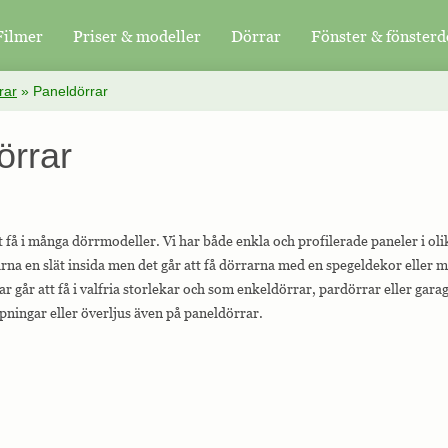
Filmer
Priser & modeller
Dörrar
Fönster & fönsterd
rar
»
Paneldörrar
örrar
t få i många dörrmodeller. Vi har både enkla och profilerade paneler i ol
rna en slät insida men det går att få dörrarna med en spegeldekor eller 
r går att få i valfria storlekar och som enkeldörrar, pardörrar eller gara
pningar eller överljus även på paneldörrar.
-=-=-=-=-
An exact copy of every record above is required, with all pictures omitted.

Filmer
Priser & modeller
Dörrar
Fönster & fönsterd
rar
»
Paneldörrar
örrar
t få i många dörrmodeller. Vi har både enkla och profilerade paneler i ol
rna en slät insida men det går att få dörrarna med en spegeldekor eller 
r går att få i valfria storlekar och som enkeldörrar, pardörrar eller gara
pningar eller överljus även på paneldörrar.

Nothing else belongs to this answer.